OS INDIGENTES DO BOM DEUS
por Miguel Marías


Em 1999, quase prestes a concluir a década de 90, quatro anos depois da celebração (um tanto funerária) do centenário da primeira projeção comercial de filmes, ou seja, quando ninguém acreditava mais na inocência dos cineastas nem do próprio cinema, Jean-Claude Brisseau, então com 55 anos, que conseguiu (e segue conseguindo, 15 anos mais tarde) manter quase em segredo que é um dos maiores cineastas da etapa moderna do que parece estar deixando de ser considerada como a 7ª arte - naturalmente, dentre os que surgiram nos anos 80 -, aborda com absoluta ingenuidade e inconsciência, para não dizer com a inocência - perdida, mas invejada - dos primitivos, o seu nono longa-metragem, misteriosa e quase provocativamente intitulado Les savates du bon Dieu, “Os Indigentes do Bom Deus”.

Custa-me explicar por que, gostando bastante de todos, talvez seja este o que prefiro entre todos os filmes de Brisseau, junto com A Garota de Lugar Nenhum (2012) e Um Jogo Brutal (1983). Porque todos, em geral, em maior ou menor grau, surpreendem-me, resultam-me imprevisíveis e me emocionam.

Duas citações de Godard definem, no meu entender, a atitude de Brisseau, que talvez se manifesta - de forma tão exacerbada como austera - mais do que nunca em Os Indigentes do Bom Deus. Por um lado, faz-me pensar sempre no que J.-L.G. escreveu (ao término de sua crítica de Os Amantes de Montparnasse [Les amants de Montparnasse (Montparnasse 19), 1958]) sobre Jacques Becker (e que sempre pensei que J.-L.G. adotou como lema para si próprio): “Aquele que dá um salto no vazio não deve nenhuma explicação para aqueles que o observam”. A segunda é uma citação que, nos créditos de O Desprezo (Le mépris, 1963), Godard atribui (falsa ou erroneamente) a André Bazin: “O cinema substitui o nosso olhar por um mundo que corresponde aos nossos desejos”, uma deformação do que escreveu Michel Mourlet em um artigo (Sobre uma Arte Ignorada) publicado nos Cahiers du Cinéma em 1959: “O cinema é um olhar que se substitui ao nosso para nos dar um mundo em acordo com nossos desejos”.

Por um lado, portanto, e seguindo nisso os rastros exemplares de Frank Borzage, Josef von Sternberg, Luis Buñuel, Jean Vigo, Alfred Hitchcock, Nicholas Ray, Jacques Becker, Robert Bresson ou o próprio Godard, Brisseau rompe com o naturalismo ao narrar, atualizada e localizada na França, uma espécie de revisão (e não um remake) de Amarga Esperança (They Live by Night, 1947/8), o primeiro e mais deslumbrante filme de Ray.
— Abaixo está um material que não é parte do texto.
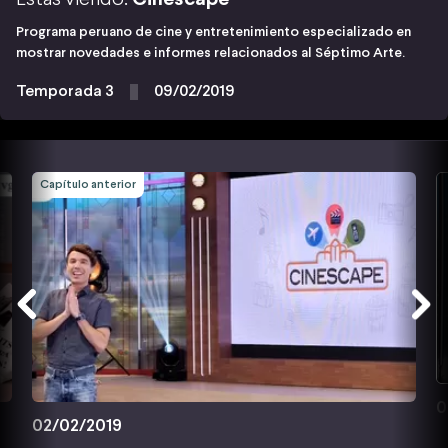
Programa peruano de cine y entretenimiento especializado en
mostrar novedades e informes relacionados al Séptimo Arte.
Temporada 3
09/02/2019
Capítulo anterior
0
02/02/2019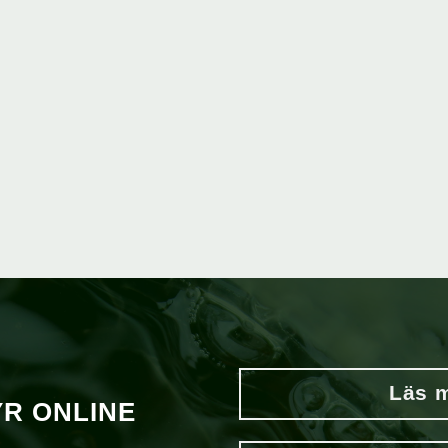
Läs m
YR ONLINE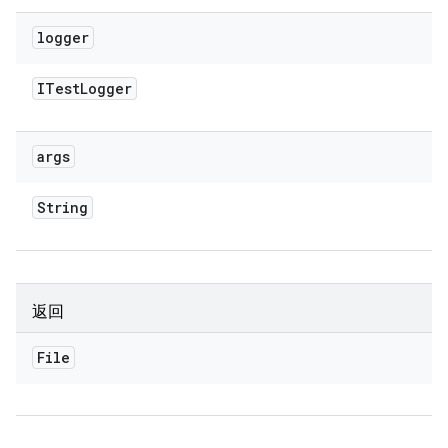
logger
ITest
Logger
args
String
返回
File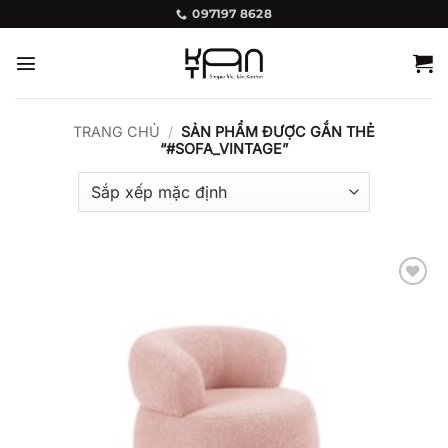
Bỏ
097197 8628
qua
nội
dung
TRANG CHỦ
/
SẢN PHẨM ĐƯỢC GẮN THẺ
“#SOFA_VINTAGE”
Add to
wishlist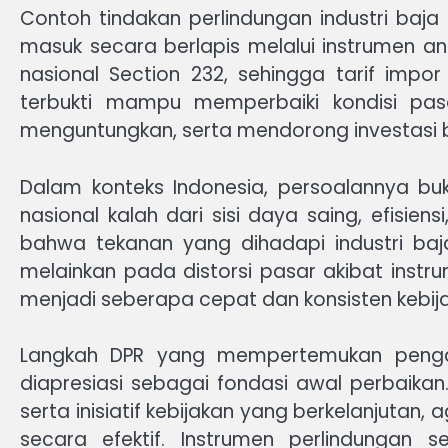
Contoh tindakan perlindungan industri baja
masuk secara berlapis melalui instrumen an
nasional Section 232, sehingga tarif impor
terbukti mampu memperbaiki kondisi pasa
menguntungkan, serta mendorong investasi b
Dalam konteks Indonesia, persoalannya buk
nasional kalah dari sisi daya saing, efisie
bahwa tekanan yang dihadapi industri ba
melainkan pada distorsi pasar akibat instr
menjadi seberapa cepat dan konsisten kebij
Langkah DPR yang mempertemukan pengamb
diapresiasi sebagai fondasi awal perbaikan
serta inisiatif kebijakan yang berkelanjutan
secara efektif. Instrumen perlindungan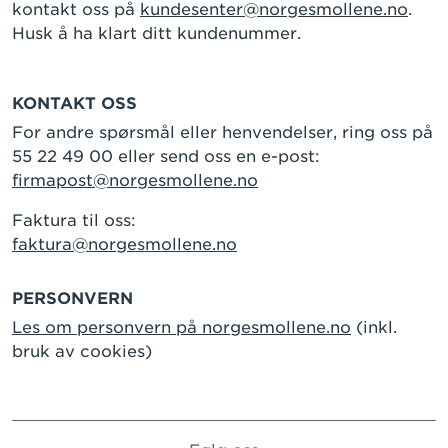
kontakt oss på
kundesenter@norgesmollene.no
.
Husk å ha klart ditt kundenummer.
KONTAKT OSS
For andre spørsmål eller henvendelser, ring oss på
55 22 49 00 eller send oss en e-post:
firmapost@norgesmollene.no
Faktura til oss:
faktura@norgesmollene.no
PERSONVERN
Les om personvern på norgesmollene.no
(inkl.
bruk av cookies)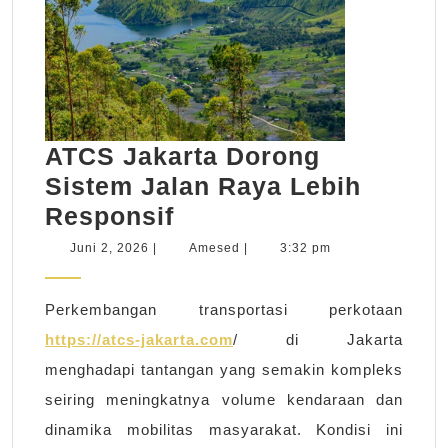
ATCS Jakarta Dorong
Sistem Jalan Raya Lebih
ATCS
Responsif
Jakarta
Juni
Amesed
Juni 2, 2026
|
Amesed
|
3:32 pm
2,
Dorong
2026
Sistem
Perkembangan transportasi perkotaan
Jalan
https://atcs-jakarta.com
/ di Jakarta
Raya
menghadapi tantangan yang semakin kompleks
Lebih
seiring meningkatnya volume kendaraan dan
Responsif
dinamika mobilitas masyarakat. Kondisi ini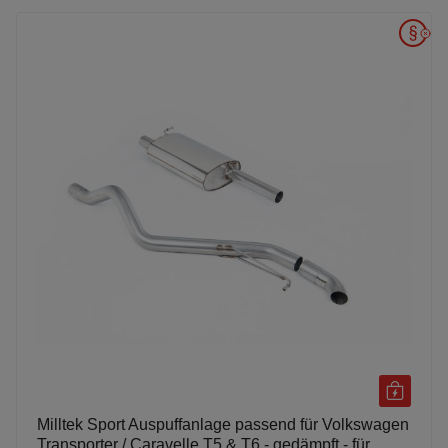
Milltek Sport Auspuffanlage passend für Volkswagen
Transporter / Caravelle T5 & T6 - gedämpft - für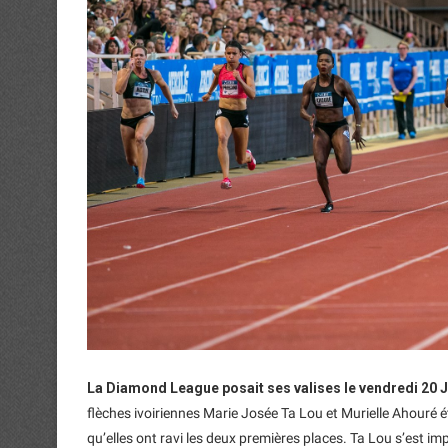
La Diamond League posait ses valises le vendredi 20 J
flèches ivoiriennes Marie Josée Ta Lou et Murielle Ahouré é
qu’elles ont ravi les deux premières places. Ta Lou s’est 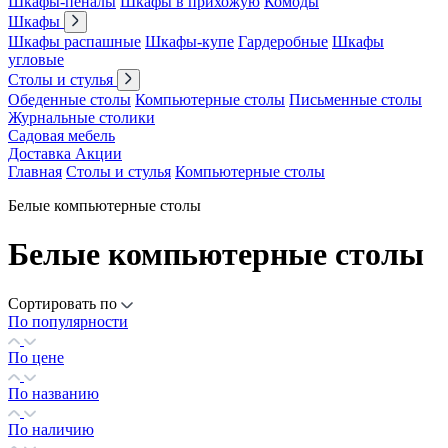
Шкафы-пеналы
Шкафы в прихожую
Комоды
Шкафы
Шкафы распашные
Шкафы-купе
Гардеробные
Шкафы
угловые
Столы и стулья
Обеденные столы
Компьютерные столы
Письменные столы
Журнальные столики
Садовая мебель
Доставка
Акции
Главная
Столы и стулья
Компьютерные столы
Белые компьютерные столы
Белые компьютерные столы
Сортировать по
По популярности
По цене
По названию
По наличию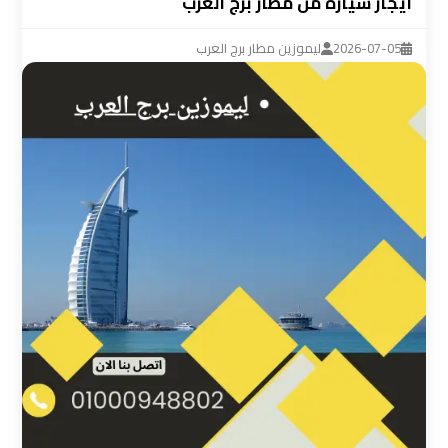
ايجار سيارة من مطار برج العرب
ليموزين
مطار
2026-07-05
ليموزين مطار برج العرب
القاهرة
سيارة
خاصة
بالسائق
شركات
الليموزين
فى
القاهرة
شركات
الليموزين
في
مطار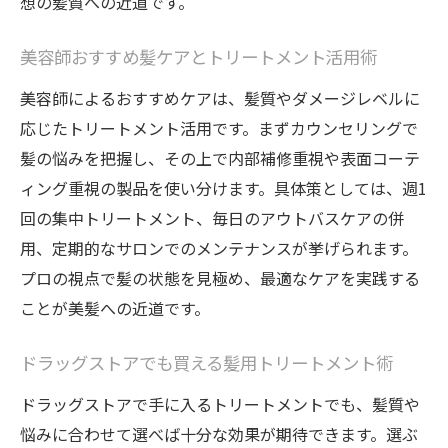
想の髪質への近道です。
は
髪パサパサ時に使いたいトリートメント選
美容師おすすめ髪ケアとトリートメント活用術
び
美容師によるおすすめケアは、髪質やダメージレベルに
ドラッグストアで選ぶパサつき対策アイテ
応じたトリートメント活用です。まずカウンセリングで
ム
髪の悩みを把握し、その上で内部補修重視や表面コーテ
髪の乾燥を防ぐトリートメントの使い方
ィング重視の製品を使い分けます。具体策としては、週1
市販トリートメントでパサつき改善のコツ
回の集中トリートメント、毎日のアウトバスケアの併
美容師おすすめ髪パサつきケア方法
用、定期的なサロンでのメンテナンスが挙げられます。
プロの視点で髪の状態を見極め、最適なケアを実践する
ヘアカラー後のパサつきを抑える対策
ことが美髪への近道です。
トリートメントと髪質の関係を徹底解説
髪質に合わせたトリートメント選びの重要
ドラッグストアでも買える髪用トリートメント術
性
ドラッグストアで手に入るトリートメントでも、髪質や
ヘアカラーと髪質の相性を考慮したケア術
悩みに合わせて選べば十分な効果が期待できます。選ぶ
トリートメントが髪内部に与える影響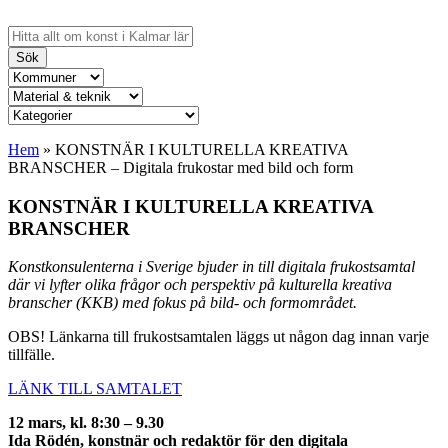
Sök
Hem
»
KONSTNÄR I KULTURELLA KREATIVA
BRANSCHER – Digitala frukostar med bild och form
KONSTNÄR I KULTURELLA KREATIVA
BRANSCHER
Konstkonsulenterna i Sverige bjuder in till digitala frukostsamtal
där
vi lyfter olika frågor och perspektiv på kulturella kreativa
branscher (KKB)
med fokus på bild- och formområdet.
OBS! Länkarna till frukostsamtalen läggs ut någon dag innan varje
tillfälle.
LÄNK TILL SAMTALET
12 mars,
kl. 8:30 – 9.30
Ida Rödén, konstnär och redaktör för den digitala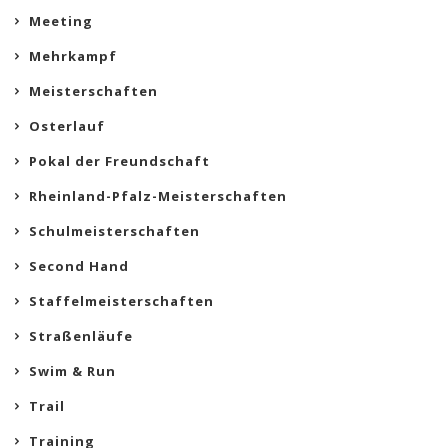
Meeting
Mehrkampf
Meisterschaften
Osterlauf
Pokal der Freundschaft
Rheinland-Pfalz-Meisterschaften
Schulmeisterschaften
Second Hand
Staffelmeisterschaften
Straßenläufe
Swim & Run
Trail
Training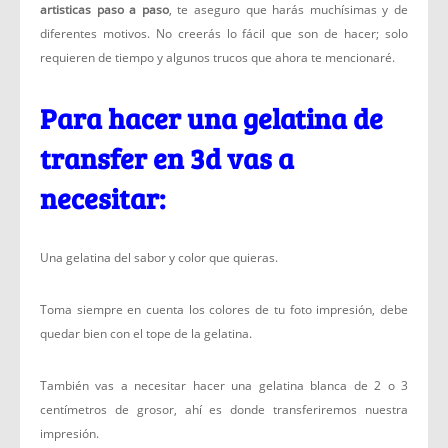
artisticas paso a paso
, te aseguro que harás muchísimas y de
diferentes motivos. No creerás lo fácil que son de hacer; solo
requieren de tiempo y algunos trucos que ahora te mencionaré.
Para hacer una gelatina de
transfer en 3d vas a
necesitar:
Una gelatina del sabor y color que quieras.
Toma siempre en cuenta los colores de tu foto impresión, debe
quedar bien con el tope de la gelatina.
También vas a necesitar hacer una gelatina blanca de 2 o 3
centímetros de grosor, ahí es donde transferiremos nuestra
impresión.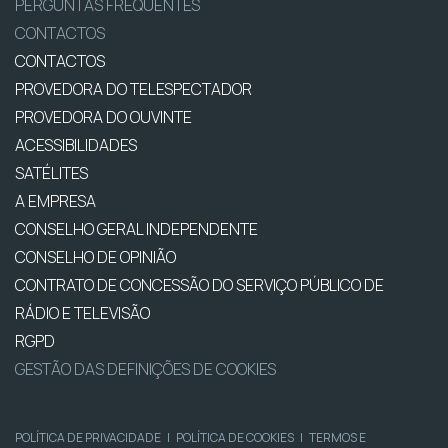
PERGUNTAS FREQUENTES
CONTACTOS
CONTACTOS
PROVEDORA DO TELESPECTADOR
PROVEDORA DO OUVINTE
ACESSIBILIDADES
SATÉLITES
A EMPRESA
CONSELHO GERAL INDEPENDENTE
CONSELHO DE OPINIÃO
CONTRATO DE CONCESSÃO DO SERVIÇO PÚBLICO DE
RÁDIO E TELEVISÃO
RGPD
GESTÃO DAS DEFINIÇÕES DE COOKIES
POLÍTICA DE PRIVACIDADE
|
POLÍTICA DE COOKIES
|
TERMOS E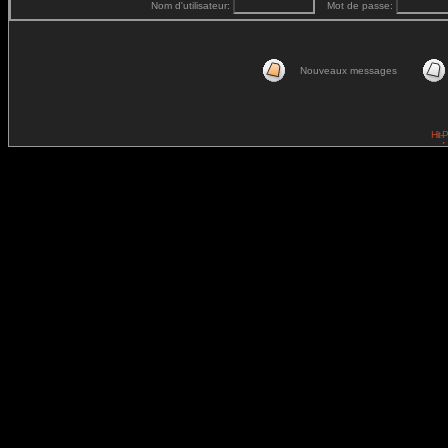
Nom d'utilisateur:
Mot de passe:
Nouveaux messages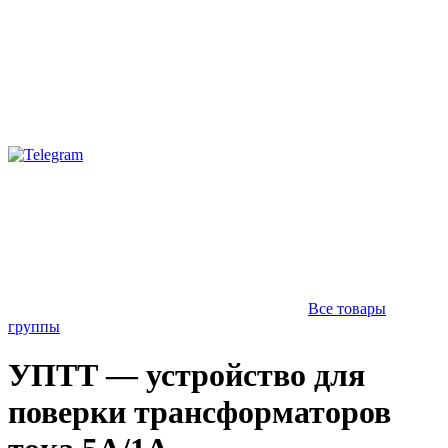
Все товары
группы
УПТТ — устройство для
поверки трансформаторов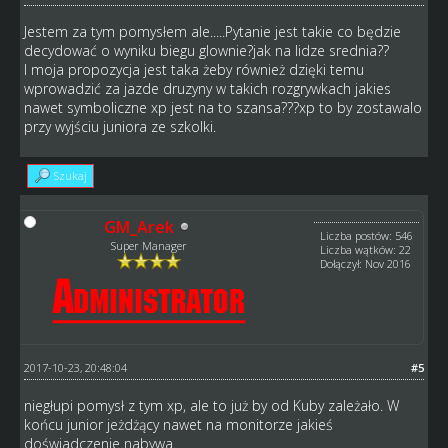
Jestem za tym pomysłem ale.....Pytanie jest takie co będzie
decydować o wyniku biegu glownie?jak na lidze srednia??
I moja propozycja jest taka żeby również dzięki temu
wprowadzić za jazde druzyny w takich rozgrywkach jakies
nawet symboliczne xp jest na to szansa???xp to by zostawalo
przy wyjściu juniora ze szkolki.
Szukaj
GM_Arek
Liczba postów: 546
Super Manager
Liczba wątków: 22
Dołączył: Nov 2016
2017-10-23, 20:48:04
#5
niegłupi pomysł z tym xp, ale to już by od Kuby zależało. W
końcu junior jeżdżący nawet na monitorze jakieś
doświadczenie nabywa.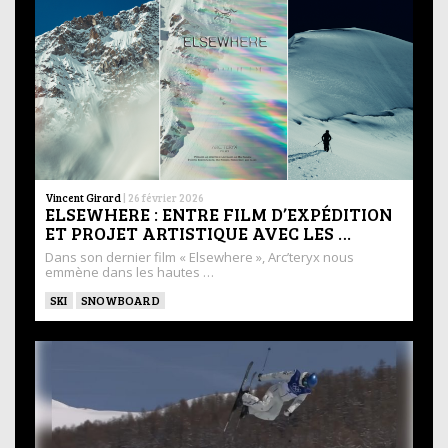
Vincent Girard
|
26 février 2026
ELSEWHERE : ENTRE FILM D’EXPÉDITION
ET PROJET ARTISTIQUE AVEC LES …
Dans son dernier film « Elsewhere », Arc’teryx nous
emmène dans les hautes …
SKI
SNOWBOARD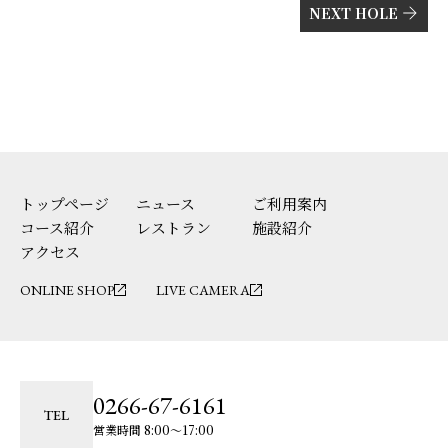
NEXT HOLE
トップページ
ニュース
ご利用案内
コース紹介
レストラン
施設紹介
アクセス
ONLINE SHOP
LIVE CAMERA
0266-67-6161
TEL
営業時間 8:00〜17:00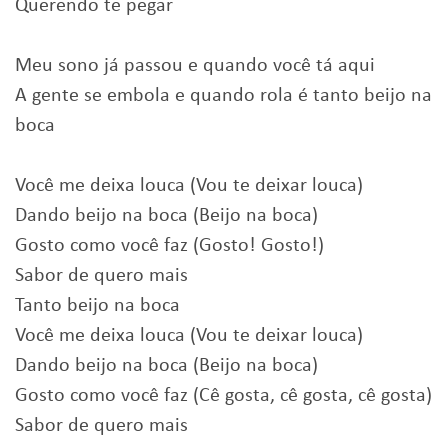
Querendo te pegar
Meu sono já passou e quando você tá aqui
A gente se embola e quando rola é tanto beijo na
boca
Você me deixa louca (Vou te deixar louca)
Dando beijo na boca (Beijo na boca)
Gosto como você faz (Gosto! Gosto!)
Sabor de quero mais
Tanto beijo na boca
Você me deixa louca (Vou te deixar louca)
Dando beijo na boca (Beijo na boca)
Gosto como você faz (Cê gosta, cê gosta, cê gosta)
Sabor de quero mais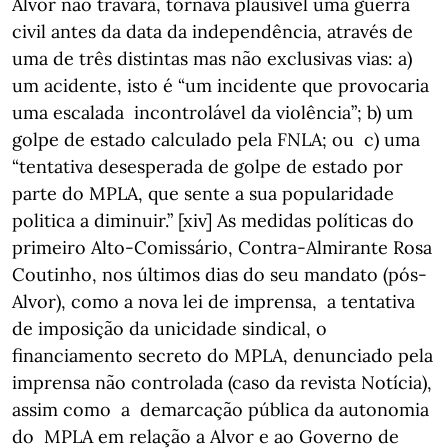
Alvor não travara, tornava plausível uma guerra
civil antes da data da independência, através de
uma de três distintas mas não exclusivas vias: a)
um acidente, isto é “um incidente que provocaria
uma escalada incontrolável da violência”; b) um
golpe de estado calculado pela FNLA; ou c) uma
“tentativa desesperada de golpe de estado por
parte do MPLA, que sente a sua popularidade
politica a diminuir.” [xiv] As medidas políticas do
primeiro Alto-Comissário, Contra-Almirante Rosa
Coutinho, nos últimos dias do seu mandato (pós-
Alvor), como a nova lei de imprensa, a tentativa
de imposição da unicidade sindical, o
financiamento secreto do MPLA, denunciado pela
imprensa não controlada (caso da revista Notícia),
assim como a demarcação pública da autonomia
do MPLA em relação a Alvor e ao Governo de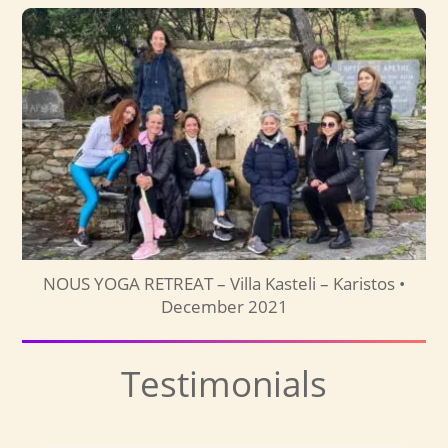
NOUS YOGA RETREAT – Villa Kasteli – Karistos •
December 2021
Testimonials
Por outro lado, e nisso unindo-se à tradição romântica de Frank Borzage mais do que à pessimista e trágica de Murnau, Lang, Ray e Godard, Brisseau tem a ousadia - por uma questão de princípios, porque se nega a ser derrotista, um pouco como Godard em Alphaville (Alphaville, une étrange aventure de Lemmy Caution, 1965) - de converter um filme noir não em um documento pretensamente sociológico e “da atualidade”, mas justamente o contrário, ou seja, em um moderno conto de fadas com inverossímil porém celebrável final feliz, infinitamente mais atrevido, surpreendente e original do que a catástrofe que era de se esperar e que passamos o filme todo prognosticando.

E nesse sentido, creio eu, Brisseau se reporta, mais que a qualquer um dos cineastas que admira, ao escrito de um poeta que ele mesmo (ainda que eu duvide) ignora, René Char, em Partage formel: “O poeta transforma indiferentemente a derrota em vitória, a vitória em derrota (...)” (em III); “A cada desmoronamento das provas, o poeta responde com uma saudação de porvir” (XLIX), “Toda a respiração propõe um reino: a tarefa de perseguir, a decisão de persistir, o ímpeto de libertar. O poeta partilha na inocência e na pobreza a condição de uns, condena e rejeita a arbitrariedade de outros” (em XL). Char o disse muito melhor do que eu seria capaz de expressar hoje.